Thomas R. Shannon, Steven M. Pogwizd, Donald M Bers

Research output: Contribution to journalArticlepeer-review

269 Scopus citations


Altered sarcoplasmic reticulum (SR) Ca2+-ATPase and Na +-Ca2+ exchange (NCX) function have been implicated in depressing SR Ca2+ content and contractile function in heart failure (HF). Enhanced diastolic ryanodine receptor (RyR) leak could also lower SR Ca2+ load in HF, but direct cellular measurements are lacking. In this study, we measure SR Ca2+ leak directly in intact isolated rabbit ventricular myocytes from a well-developed nonischemic HF model.

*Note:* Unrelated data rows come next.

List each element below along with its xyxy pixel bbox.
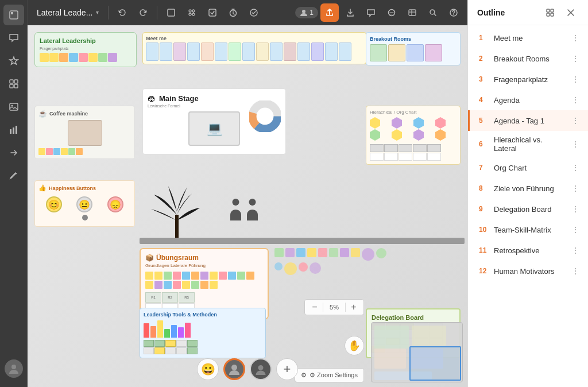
search-button[interactable] bbox=[424, 3, 442, 22]
zoom-controls-row: − 5% + bbox=[304, 299, 364, 315]
leadership-tools-section: Leadership Tools & Methoden bbox=[140, 308, 266, 358]
canvas-area[interactable]: Lateral Leadership Fragenparkplatz Meet … bbox=[28, 25, 467, 387]
chat-button[interactable] bbox=[382, 3, 401, 22]
small-table bbox=[370, 144, 457, 161]
outline-item-num: 11 bbox=[479, 246, 489, 254]
undo-button[interactable] bbox=[113, 3, 131, 22]
user-avatar-bottom-1[interactable] bbox=[223, 358, 245, 380]
card-9 bbox=[256, 42, 269, 61]
user-avatar-bottom-2[interactable] bbox=[250, 358, 272, 380]
document-title[interactable]: Lateral Leade... ▾ bbox=[32, 6, 103, 20]
redo-button[interactable] bbox=[134, 3, 152, 22]
emoji-button-1[interactable]: 😀 bbox=[197, 358, 219, 380]
layout-button[interactable] bbox=[183, 3, 201, 22]
svg-point-16 bbox=[192, 13, 195, 16]
svg-point-38 bbox=[258, 365, 264, 370]
table-button[interactable] bbox=[403, 3, 421, 22]
delegation-board-title: Delegation Board bbox=[372, 314, 455, 321]
zoom-plus-button[interactable]: + bbox=[348, 301, 359, 313]
hex-grid bbox=[370, 117, 457, 141]
bar-chart bbox=[144, 320, 262, 338]
toolbar-separator-1 bbox=[108, 6, 109, 20]
add-button[interactable]: + bbox=[276, 358, 298, 380]
uebungsraum-stickies-right bbox=[274, 248, 389, 275]
svg-point-13 bbox=[189, 10, 191, 12]
star-sidebar-icon[interactable] bbox=[3, 51, 24, 71]
outline-item-more-button[interactable]: ⋮ bbox=[570, 73, 581, 85]
sticky-4 bbox=[69, 53, 78, 62]
svg-rect-41 bbox=[547, 13, 550, 16]
canvas-separator bbox=[140, 238, 465, 244]
minimap bbox=[371, 322, 463, 382]
outline-item-9[interactable]: 9 Delegation Board ⋮ bbox=[468, 199, 588, 219]
timer-button[interactable] bbox=[224, 3, 242, 22]
panel-view-toggle-button[interactable] bbox=[542, 5, 558, 21]
outline-item-10[interactable]: 10 Team-Skill-Matrix ⋮ bbox=[468, 219, 588, 240]
happy-btn[interactable]: 😊 bbox=[46, 196, 62, 212]
outline-item-more-button[interactable]: ⋮ bbox=[570, 203, 581, 215]
outline-item-more-button[interactable]: ⋮ bbox=[570, 94, 581, 106]
neutral-btn[interactable]: 😐 bbox=[76, 196, 92, 212]
zoom-minus-button[interactable]: − bbox=[309, 301, 320, 313]
svg-point-37 bbox=[231, 365, 237, 370]
pen-sidebar-icon[interactable] bbox=[3, 165, 24, 186]
outline-item-2[interactable]: 2 Breakout Rooms ⋮ bbox=[468, 48, 588, 69]
frame-button[interactable] bbox=[162, 3, 180, 22]
download-button[interactable] bbox=[341, 3, 359, 22]
outline-item-3[interactable]: 3 Fragenparkplatz ⋮ bbox=[468, 69, 588, 90]
outline-item-12[interactable]: 12 Human Motivators ⋮ bbox=[468, 261, 588, 281]
comments-sidebar-icon[interactable] bbox=[3, 28, 24, 48]
outline-item-more-button[interactable]: ⋮ bbox=[570, 138, 581, 150]
outline-item-label: Breakout Rooms bbox=[494, 55, 565, 63]
toolbar-right: 1 bbox=[295, 3, 463, 22]
outline-item-4[interactable]: 4 Agenda ⋮ bbox=[468, 90, 588, 110]
image-sidebar-icon[interactable] bbox=[3, 96, 24, 117]
outline-item-more-button[interactable]: ⋮ bbox=[570, 115, 581, 126]
outline-item-more-button[interactable]: ⋮ bbox=[570, 162, 581, 173]
svg-point-31 bbox=[453, 14, 454, 14]
checkbox-button[interactable] bbox=[203, 3, 222, 22]
grid-sidebar-icon[interactable] bbox=[3, 73, 24, 94]
uebungsraum-title: Übungsraum bbox=[156, 254, 199, 262]
share-button[interactable] bbox=[320, 3, 339, 22]
user-count-badge[interactable]: 1 bbox=[295, 7, 318, 18]
outline-item-num: 5 bbox=[479, 117, 489, 125]
outline-item-7[interactable]: 7 Org Chart ⋮ bbox=[468, 157, 588, 178]
outline-item-num: 12 bbox=[479, 267, 489, 275]
meet-me-label: Meet me bbox=[146, 36, 363, 41]
panel-close-button[interactable] bbox=[563, 5, 579, 21]
chart-sidebar-icon[interactable] bbox=[3, 119, 24, 140]
outline-item-more-button[interactable]: ⋮ bbox=[570, 224, 581, 235]
card-12 bbox=[297, 42, 310, 61]
outline-item-8[interactable]: 8 Ziele von Führung ⋮ bbox=[468, 178, 588, 199]
pages-icon[interactable] bbox=[3, 5, 24, 25]
svg-rect-6 bbox=[10, 103, 18, 110]
outline-item-5[interactable]: 5 Agenda - Tag 1 ⋮ bbox=[468, 110, 588, 131]
check-button[interactable] bbox=[245, 3, 263, 22]
outline-item-1[interactable]: 1 Meet me ⋮ bbox=[468, 28, 588, 48]
outline-item-more-button[interactable]: ⋮ bbox=[570, 53, 581, 64]
zoom-settings-button[interactable]: ⚙ ⚙ Zoom Settings bbox=[295, 368, 364, 382]
outline-item-more-button[interactable]: ⋮ bbox=[570, 265, 581, 277]
card-15 bbox=[339, 42, 351, 61]
svg-point-11 bbox=[11, 365, 16, 369]
svg-point-15 bbox=[189, 13, 191, 16]
outline-item-more-button[interactable]: ⋮ bbox=[570, 183, 581, 194]
user-avatar[interactable] bbox=[5, 359, 23, 378]
arrow-sidebar-icon[interactable] bbox=[3, 142, 24, 163]
zoom-sep-1 bbox=[323, 303, 323, 312]
comment-button[interactable] bbox=[362, 3, 380, 22]
outline-item-11[interactable]: 11 Retrospektive ⋮ bbox=[468, 240, 588, 261]
svg-rect-9 bbox=[13, 127, 14, 134]
card-3 bbox=[173, 42, 186, 61]
hand-tool-button[interactable]: ✋ bbox=[345, 336, 364, 355]
outline-item-6[interactable]: 6 Hierachical vs. Lateral ⋮ bbox=[468, 131, 588, 157]
svg-point-7 bbox=[11, 105, 13, 107]
help-button[interactable] bbox=[444, 3, 463, 22]
outline-item-label: Retrospektive bbox=[494, 246, 565, 255]
unhappy-btn[interactable]: 😞 bbox=[107, 196, 123, 212]
happiness-section: 👍 Happiness Buttons 😊 😐 😞 bbox=[34, 180, 135, 227]
outline-item-more-button[interactable]: ⋮ bbox=[570, 32, 581, 44]
outline-item-more-button[interactable]: ⋮ bbox=[570, 245, 581, 256]
outline-item-label: Fragenparkplatz bbox=[494, 75, 565, 84]
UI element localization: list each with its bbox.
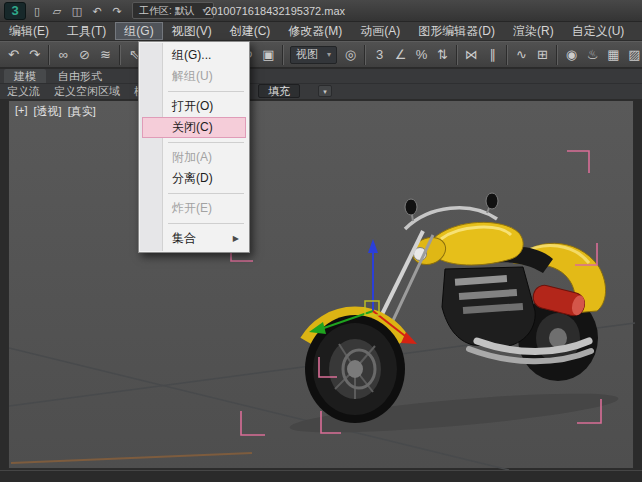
bottom-edge — [0, 470, 642, 482]
title-bar: 3 ▯ ▱ ◫ ↶ ↷ 工作区: 默认 ▾ 201007161843219537… — [0, 0, 642, 22]
menu-rendering[interactable]: 渲染(R) — [504, 22, 563, 40]
menu-separator — [168, 138, 244, 143]
toolbar-separator — [48, 45, 50, 65]
perspective-viewport[interactable]: [+] [透视] [真实] — [8, 100, 634, 469]
unlink-selection-icon[interactable]: ⊘ — [75, 44, 94, 65]
reference-coordinate-dropdown[interactable]: 视图 ▾ — [290, 46, 337, 64]
workspace-dropdown[interactable]: 工作区: 默认 ▾ — [132, 2, 214, 19]
menu-maxscript[interactable]: MAXScript(X) — [633, 22, 642, 40]
group-menu-item-close[interactable]: 关闭(C) — [142, 117, 246, 138]
tab-modeling[interactable]: 建模 — [4, 69, 46, 83]
group-menu-item-assembly[interactable]: 集合 ▶ — [142, 228, 246, 249]
menu-animation[interactable]: 动画(A) — [351, 22, 409, 40]
new-file-icon[interactable]: ▯ — [28, 2, 46, 20]
group-menu-item-detach[interactable]: 分离(D) — [142, 168, 246, 189]
group-menu-item-attach: 附加(A) — [142, 147, 246, 168]
render-setup-icon[interactable]: ♨ — [583, 44, 602, 65]
select-and-scale-icon[interactable]: ▣ — [259, 44, 278, 65]
workspace-label: 工作区: 默认 — [139, 4, 195, 18]
snap-toggle-3d-icon[interactable]: 3 — [370, 44, 389, 65]
chevron-down-icon: ▾ — [327, 50, 331, 59]
coordinate-system-label: 视图 — [296, 47, 318, 62]
select-and-link-icon[interactable]: ∞ — [54, 44, 73, 65]
render-production-icon[interactable]: ▨ — [625, 44, 642, 65]
menu-views[interactable]: 视图(V) — [163, 22, 221, 40]
redo-icon[interactable]: ↷ — [25, 44, 44, 65]
viewport-general-menu[interactable]: [+] — [14, 104, 29, 119]
toolbar-separator — [119, 45, 121, 65]
menu-graph-editors[interactable]: 图形编辑器(D) — [409, 22, 504, 40]
toolbar-separator — [556, 45, 558, 65]
undo-icon[interactable]: ↶ — [4, 44, 23, 65]
menu-create[interactable]: 创建(C) — [221, 22, 280, 40]
percent-snap-icon[interactable]: % — [412, 44, 431, 65]
ribbon: 建模 自由形式 定义流 定义空闲区域 模拟 填充 ▾ — [0, 69, 642, 99]
toolbar-separator — [364, 45, 366, 65]
menu-bar: 编辑(E) 工具(T) 组(G) 视图(V) 创建(C) 修改器(M) 动画(A… — [0, 22, 642, 41]
ribbon-tabs: 建模 自由形式 — [0, 69, 642, 83]
group-menu-item-open[interactable]: 打开(O) — [142, 96, 246, 117]
menu-modifiers[interactable]: 修改器(M) — [279, 22, 351, 40]
group-menu-popup: 组(G)... 解组(U) 打开(O) 关闭(C) 附加(A) 分离(D) 炸开… — [138, 41, 250, 253]
save-file-icon[interactable]: ◫ — [68, 2, 86, 20]
3ds-max-logo-icon[interactable]: 3 — [4, 2, 26, 20]
toolbar-separator — [456, 45, 458, 65]
redo-quick-icon[interactable]: ↷ — [108, 2, 126, 20]
angle-snap-icon[interactable]: ∠ — [391, 44, 410, 65]
menu-separator — [168, 189, 244, 194]
viewport-pov-menu[interactable]: [透视] — [33, 104, 63, 119]
curve-editor-icon[interactable]: ∿ — [512, 44, 531, 65]
viewport-labels: [+] [透视] [真实] — [14, 104, 97, 119]
bind-to-space-warp-icon[interactable]: ≋ — [96, 44, 115, 65]
mirror-icon[interactable]: ⋈ — [462, 44, 481, 65]
assembly-label: 集合 — [172, 231, 196, 245]
spinner-snap-icon[interactable]: ⇅ — [433, 44, 452, 65]
3d-scene — [9, 101, 635, 470]
submenu-arrow-icon: ▶ — [233, 228, 239, 249]
menu-separator — [168, 219, 244, 224]
menu-tools[interactable]: 工具(T) — [58, 22, 115, 40]
main-toolbar: ↶ ↷ ∞ ⊘ ≋ ⇖ ▤ ▭ ▢ + ↻ ▣ 视图 ▾ ◎ 3 ∠ % ⇅ ⋈… — [0, 41, 642, 68]
align-icon[interactable]: ∥ — [483, 44, 502, 65]
toolbar-separator — [282, 45, 284, 65]
rendered-frame-icon[interactable]: ▦ — [604, 44, 623, 65]
menu-group[interactable]: 组(G) — [115, 22, 162, 40]
tool-define-flow[interactable]: 定义流 — [0, 84, 47, 99]
group-menu-item-explode: 炸开(E) — [142, 198, 246, 219]
populate-panel-button[interactable]: 填充 — [258, 84, 300, 98]
schematic-view-icon[interactable]: ⊞ — [533, 44, 552, 65]
menu-separator — [168, 87, 244, 92]
material-editor-icon[interactable]: ◉ — [562, 44, 581, 65]
menu-customize[interactable]: 自定义(U) — [563, 22, 634, 40]
document-filename: 2010071618432195372.max — [205, 0, 345, 22]
viewport-shading-menu[interactable]: [真实] — [67, 104, 97, 119]
tab-freeform[interactable]: 自由形式 — [48, 69, 112, 83]
ribbon-collapse-button[interactable]: ▾ — [318, 85, 332, 97]
open-file-icon[interactable]: ▱ — [48, 2, 66, 20]
group-menu-item-group[interactable]: 组(G)... — [142, 45, 246, 66]
undo-quick-icon[interactable]: ↶ — [88, 2, 106, 20]
tool-define-idle-area[interactable]: 定义空闲区域 — [47, 84, 127, 99]
use-pivot-center-icon[interactable]: ◎ — [341, 44, 360, 65]
group-menu-item-ungroup: 解组(U) — [142, 66, 246, 87]
motorcycle-model[interactable] — [288, 193, 619, 440]
menu-edit[interactable]: 编辑(E) — [0, 22, 58, 40]
toolbar-separator — [506, 45, 508, 65]
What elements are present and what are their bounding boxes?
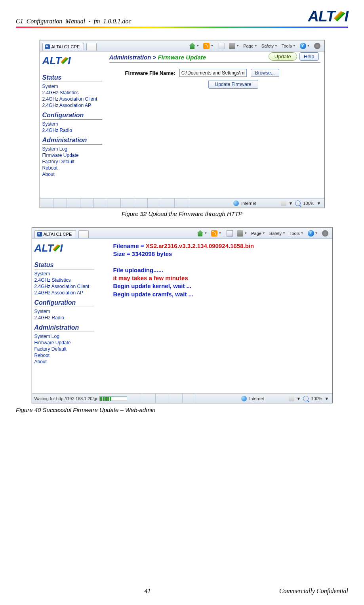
nav-reboot[interactable]: Reboot (42, 165, 102, 171)
mail-icon (219, 43, 225, 49)
page-menu[interactable]: Page ▼ (250, 230, 267, 237)
help-menu[interactable]: ▼ (306, 229, 320, 237)
lock-icon (289, 396, 294, 401)
safety-menu[interactable]: Safety ▼ (268, 230, 287, 237)
ie-window-fig40: ALTAI C1 CPE ▼ ▼ ▼ Page ▼ Safety ▼ Tools… (32, 227, 333, 403)
help-button[interactable]: Help (299, 52, 319, 61)
ie-window-fig32: ALTAI C1 CPE ▼ ▼ ▼ Page ▼ Safety ▼ Tools… (40, 40, 325, 208)
safety-menu[interactable]: Safety ▼ (260, 43, 279, 49)
altai-logo: ALTI (308, 8, 348, 25)
nav-about[interactable]: About (34, 359, 94, 365)
rss-button[interactable]: ▼ (202, 42, 215, 50)
rss-icon (211, 230, 217, 237)
help-icon (300, 43, 306, 49)
tools-menu[interactable]: Tools ▼ (288, 230, 305, 237)
msg-kernel: Begin update kernel, wait ... (113, 282, 328, 290)
zoom-level: 100% (303, 201, 314, 206)
nav-syslog[interactable]: System Log (42, 146, 102, 152)
globe-icon (233, 200, 239, 206)
msg-size: Size = 3342098 bytes (113, 250, 328, 258)
rss-button[interactable]: ▼ (210, 229, 223, 237)
msg-cramfs: Begin update cramfs, wait ... (113, 290, 328, 298)
new-tab-button[interactable] (86, 43, 97, 50)
mail-button[interactable] (217, 42, 227, 50)
nav-statistics[interactable]: 2.4GHz Statistics (34, 277, 94, 283)
nav-assoc-ap[interactable]: 2.4GHz Association AP (34, 290, 94, 296)
nav-section-admin: Administration (34, 324, 94, 332)
favicon-icon (37, 232, 42, 237)
altai-logo-small: ALTI (42, 55, 71, 67)
print-button[interactable]: ▼ (235, 229, 249, 237)
nav-section-status: Status (34, 261, 94, 269)
nav-section-config: Configuration (34, 299, 94, 307)
nav-cfg-radio[interactable]: 2.4GHz Radio (34, 315, 94, 321)
status-zone: Internet (241, 201, 256, 206)
browser-tab[interactable]: ALTAI C1 CPE (34, 230, 76, 238)
nav-section-status: Status (42, 74, 102, 82)
nav-fwupdate[interactable]: Firmware Update (34, 340, 94, 346)
home-icon (189, 43, 195, 49)
print-icon (237, 230, 243, 237)
nav-syslog[interactable]: System Log (34, 333, 94, 340)
tools-menu[interactable]: Tools ▼ (280, 43, 297, 49)
home-button[interactable]: ▼ (195, 229, 209, 237)
favicon-icon (45, 44, 50, 49)
firmware-label: Firmware File Name: (125, 70, 175, 76)
nav-statistics[interactable]: 2.4GHz Statistics (42, 90, 102, 96)
settings-button[interactable] (313, 42, 322, 50)
nav-section-admin: Administration (42, 137, 102, 145)
nav-cfg-radio[interactable]: 2.4GHz Radio (42, 127, 102, 134)
sidebar: ALTI Status System 2.4GHz Statistics 2.4… (40, 52, 105, 198)
help-menu[interactable]: ▼ (298, 42, 312, 50)
nav-assoc-client[interactable]: 2.4GHz Association Client (42, 96, 102, 102)
figure-32-caption: Figure 32 Upload the Firmware through HT… (16, 210, 348, 217)
nav-reboot[interactable]: Reboot (34, 352, 94, 359)
help-icon (308, 230, 314, 237)
nav-factory[interactable]: Factory Default (42, 158, 102, 165)
settings-button[interactable] (320, 229, 330, 237)
tab-title: ALTAI C1 CPE (51, 44, 80, 49)
nav-system[interactable]: System (34, 271, 94, 277)
firmware-file-input[interactable] (179, 69, 247, 77)
globe-icon (241, 396, 247, 401)
nav-section-config: Configuration (42, 112, 102, 120)
page-menu[interactable]: Page ▼ (242, 43, 259, 49)
msg-filename: Filename = XS2.ar2316.v3.3.2.134.090924.… (113, 242, 328, 250)
gear-icon (314, 43, 320, 49)
altai-logo-small: ALTI (34, 242, 63, 254)
browse-button[interactable]: Browse... (251, 69, 279, 77)
nav-cfg-system[interactable]: System (34, 308, 94, 315)
filename-value: XS2.ar2316.v3.3.2.134.090924.1658.bin (146, 242, 254, 249)
print-icon (229, 43, 235, 49)
sidebar: ALTI Status System 2.4GHz Statistics 2.4… (32, 239, 97, 393)
msg-minutes: it may takes a few minutes (113, 274, 328, 282)
browser-tab[interactable]: ALTAI C1 CPE (42, 43, 84, 50)
rss-icon (203, 43, 210, 49)
new-tab-button[interactable] (78, 230, 89, 238)
status-zone: Internet (249, 396, 264, 401)
gear-icon (322, 230, 328, 237)
nav-fwupdate[interactable]: Firmware Update (42, 152, 102, 158)
nav-cfg-system[interactable]: System (42, 121, 102, 127)
progress-bar (99, 396, 127, 401)
nav-factory[interactable]: Factory Default (34, 346, 94, 352)
update-firmware-button[interactable]: Update Firmware (208, 80, 258, 89)
figure-40-caption: Figure 40 Successful Firmware Update – W… (16, 407, 348, 413)
zoom-icon (295, 200, 301, 206)
nav-assoc-client[interactable]: 2.4GHz Association Client (34, 283, 94, 290)
lock-icon (281, 200, 286, 206)
update-button[interactable]: Update (269, 52, 297, 61)
nav-about[interactable]: About (42, 171, 102, 177)
nav-assoc-ap[interactable]: 2.4GHz Association AP (42, 102, 102, 109)
mail-icon (227, 230, 233, 237)
print-button[interactable]: ▼ (227, 42, 241, 50)
confidentiality: Commercially Confidential (279, 588, 348, 595)
tab-title: ALTAI C1 CPE (44, 232, 72, 237)
mail-button[interactable] (225, 229, 234, 237)
document-filename: C1_Configuration_Manual_-_fm_1.0.0.1.doc (16, 18, 131, 25)
home-button[interactable]: ▼ (187, 42, 201, 50)
zoom-icon (303, 396, 309, 401)
home-icon (197, 230, 203, 237)
nav-system[interactable]: System (42, 83, 102, 90)
status-text: Waiting for http://192.168.1.20/gc (32, 396, 99, 401)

Abrupt block of SR Ca2+ leak by tetracaine shifts Ca2+ from the cytosol to SR. The tetracaine-induced decline in [Ca2+]i and increase total SR Ca2+ load ([Ca2+]SRT) directly indicate the SR Ca2+ leak (before tetracaine). Diastolic SR Ca2+ leak increases with [Ca2+]SRT, and for any [Ca2+]SRT is greater in HF versus control. Mathematical modeling was used to compare the relative impact of alterations in SR Ca2+ leak, SR Ca2+-ATPase, and Na+-Ca 2+ exchange on SR Ca2+ load in HF. We conclude that increased diastolic SR Ca2+ leak in HF may contribute to reductions in SR Ca2+ content, but changes in NCX in this HF model have more impact on [Ca2+]SRT.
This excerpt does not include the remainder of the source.